Starting at the first line of the data and ending at the line with "zu können und", copy each line exactly. Include both of those lines, but no pictures.

[DATA EXCERPTS — start]

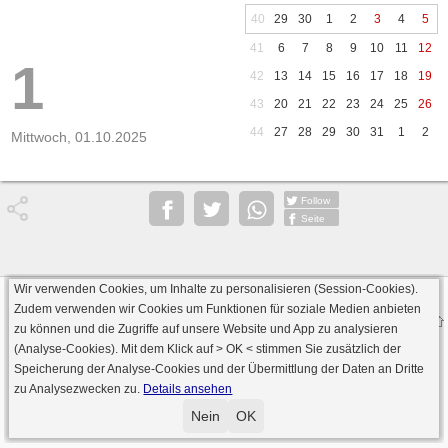
40
29
30
1
2
3
4
5
41
6
7
8
9
10
11
12
1
42
13
14
15
16
17
18
19
43
20
21
22
23
24
25
26
44
27
28
29
30
31
1
2
Mittwoch, 01.10.2025
Follow
Seite
Wir verwenden Cookies, um Inhalte zu personalisieren (Session-Cookies).
Datenschutz
AGB
Impressum
Zudem verwenden wir Cookies um Funktionen für soziale Medien anbieten
© 2000 - 2026 skat-spielen.de
zu können und die Zugriffe auf unsere Website und App zu analysieren
· Serverversion: 2026 6.241 · registrierte Spieler: 501.063 ·
(Analyse-Cookies). Mit dem Klick auf
> OK <
stimmen Sie zusätzlich der
Online Skat Server: 142 (private Server:136)
Speicherung der Analyse-Cookies und der Übermittlung der Daten an Dritte
zu Analysezwecken zu.
Details ansehen
Nein
OK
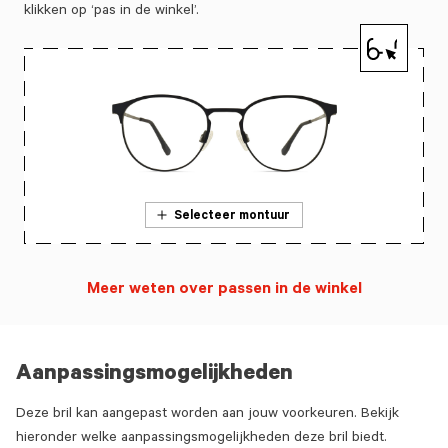
klikken op ‘pas in de winkel’.
Selecteer montuur
Meer weten over passen in de winkel
Aanpassingsmogelijkheden
Deze bril kan aangepast worden aan jouw voorkeuren. Bekijk
hieronder welke aanpassingsmogelijkheden deze bril biedt.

[DATA EXCERPTS — finish]

■ TASK RESULT:
40
29
30
1
2
3
4
5
41
6
7
8
9
10
11
12
1
42
13
14
15
16
17
18
19
43
20
21
22
23
24
25
26
44
27
28
29
30
31
1
2
Mittwoch, 01.10.2025
Follow
Seite
Wir verwenden Cookies, um Inhalte zu personalisieren (Session-Cookies).
Datenschutz
AGB
Impressum
Zudem verwenden wir Cookies um Funktionen für soziale Medien anbieten
© 2000 - 2026 skat-spielen.de
zu können und die Zugriffe auf unsere Website und App zu analysieren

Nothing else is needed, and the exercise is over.